TEMPO.CO, Jakarta - Menteri Perhubungan Budi Karya Sumadi kecewa kepada Badan Pengelola Transportasi Jabodetabek (BPTJ) yang tak tepat waktu menuntaskan target penertiban perusahaan oto (PO) dari Terminal Pulogadung ke Terminal Pulogebang yang lebih besar.
Sebelumnya, Budi menargetkan sekitar 120 PO yang ada di Terminal Rawamangun dan Pulogadung dapat ditertibkan dan dipindahkan. Selain itu, BPTJ juga diminta segera membubarkan terminal bayangan sehingga pengangkutan penumpang terpusat di Terminal Pulogebang.
"Kami beri waktu satu minggu untuk PO ini. Kalau tidak, maka izinnya akan dicabut,” ujar Budi saat memberikan pengarahan kepada Kepala BPTJ di Terminal Pulogebang, Jakarta Timur, Ahad, 29 Januari 2017. “Kami bukan kejam, tapi ini sudah satu bulan.”
Soft launching penggunaan Terminal Pulogebang sudah dilakukan pada 28 Desember 2016. Terminal ini digadang-gadang menjadi terminal terbesar se-ASEAN dengan penambahan fasilitas sekelas bandara.
Sudah satu bulan ini Terminal Pulogebang beroperasi di bawah pengelolaan Pemerintah Provinsi DKI Jakarta dan diawasi Kementerian Perhubungan melalui BPTJ. Seusai soft launching, Budi menggelar rapat dengan asosiasi perusahaan bus dan berharap agar asosiasi bisa mengikuti pemerintah terkait dengan pelaksanaan pengoperasian Terminal Pulogebang.
Budi mendorong agar terminal bayangan dapat dihapus karena lokasi tersebut sangat tidak layak. Tidak hanya bagi penumpang, melainkan bagi perusahaan oto bus dan pengguna jalan yang lain karena memacetkan lalu lintas. Ia menegaskan agar tidak ada lagi bus-bus yang ada di pool dan semua bus yang masuk-keluar Jakarta harus lewat Pulogebang.

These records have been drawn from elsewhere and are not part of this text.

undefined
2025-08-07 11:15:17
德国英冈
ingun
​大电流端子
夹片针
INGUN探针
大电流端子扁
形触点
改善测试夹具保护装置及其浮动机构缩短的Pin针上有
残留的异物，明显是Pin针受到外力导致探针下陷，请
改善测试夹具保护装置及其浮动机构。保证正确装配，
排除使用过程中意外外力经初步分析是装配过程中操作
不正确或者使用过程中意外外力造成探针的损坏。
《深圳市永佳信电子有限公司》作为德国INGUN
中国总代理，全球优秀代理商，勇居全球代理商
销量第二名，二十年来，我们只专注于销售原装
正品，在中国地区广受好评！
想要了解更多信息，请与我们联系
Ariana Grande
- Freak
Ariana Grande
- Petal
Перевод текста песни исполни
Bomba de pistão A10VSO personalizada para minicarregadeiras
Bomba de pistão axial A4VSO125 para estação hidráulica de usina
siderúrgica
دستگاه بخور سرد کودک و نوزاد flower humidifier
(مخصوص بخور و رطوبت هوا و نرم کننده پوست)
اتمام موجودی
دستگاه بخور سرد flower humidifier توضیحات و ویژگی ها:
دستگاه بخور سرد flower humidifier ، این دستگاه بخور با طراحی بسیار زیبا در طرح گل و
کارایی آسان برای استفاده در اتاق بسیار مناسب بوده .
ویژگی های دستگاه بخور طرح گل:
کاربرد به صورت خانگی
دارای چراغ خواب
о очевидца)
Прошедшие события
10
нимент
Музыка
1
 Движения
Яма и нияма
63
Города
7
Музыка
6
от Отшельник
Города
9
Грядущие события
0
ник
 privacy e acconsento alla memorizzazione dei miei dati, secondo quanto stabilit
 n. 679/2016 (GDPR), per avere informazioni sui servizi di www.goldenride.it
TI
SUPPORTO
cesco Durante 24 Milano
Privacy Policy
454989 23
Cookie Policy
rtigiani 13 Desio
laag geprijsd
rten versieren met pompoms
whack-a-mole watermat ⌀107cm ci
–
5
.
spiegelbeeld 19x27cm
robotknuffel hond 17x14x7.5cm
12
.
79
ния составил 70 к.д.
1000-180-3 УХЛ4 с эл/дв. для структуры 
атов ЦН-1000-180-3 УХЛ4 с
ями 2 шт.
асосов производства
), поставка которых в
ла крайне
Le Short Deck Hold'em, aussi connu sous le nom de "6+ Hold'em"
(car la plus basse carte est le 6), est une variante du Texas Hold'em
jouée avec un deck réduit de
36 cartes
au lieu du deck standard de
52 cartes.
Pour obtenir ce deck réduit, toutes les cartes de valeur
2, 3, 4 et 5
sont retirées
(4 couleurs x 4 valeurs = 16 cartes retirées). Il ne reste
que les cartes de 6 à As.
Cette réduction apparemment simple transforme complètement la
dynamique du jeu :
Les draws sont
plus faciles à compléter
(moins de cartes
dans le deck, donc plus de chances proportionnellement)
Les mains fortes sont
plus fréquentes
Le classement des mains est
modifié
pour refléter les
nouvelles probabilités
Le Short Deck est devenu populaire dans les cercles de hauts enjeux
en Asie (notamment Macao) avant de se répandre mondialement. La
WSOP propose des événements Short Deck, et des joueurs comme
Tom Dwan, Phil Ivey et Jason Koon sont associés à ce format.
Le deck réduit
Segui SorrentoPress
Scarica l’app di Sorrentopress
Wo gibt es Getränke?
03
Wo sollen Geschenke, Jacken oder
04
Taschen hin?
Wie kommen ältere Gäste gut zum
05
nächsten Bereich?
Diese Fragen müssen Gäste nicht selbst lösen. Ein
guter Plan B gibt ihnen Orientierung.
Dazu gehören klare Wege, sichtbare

Di masa mendatang, Budi juga berpesan supaya tidak ada pungutan liar (pungli) di Pulogebang ini. Dengan beroperasinya Terminal Pulogebang, maka Terminal Pulogadung tidak lagi melayani pemberangkatan bus antarkota antarprovinsi (AKAP). "Kami buat 120 loket PO, kami sudah memberikan waktu dan toleransi, kalau ini akan kita hentikan. Kalau kita ikuti calo, ya enggak akan habis-habis,” ujarnya.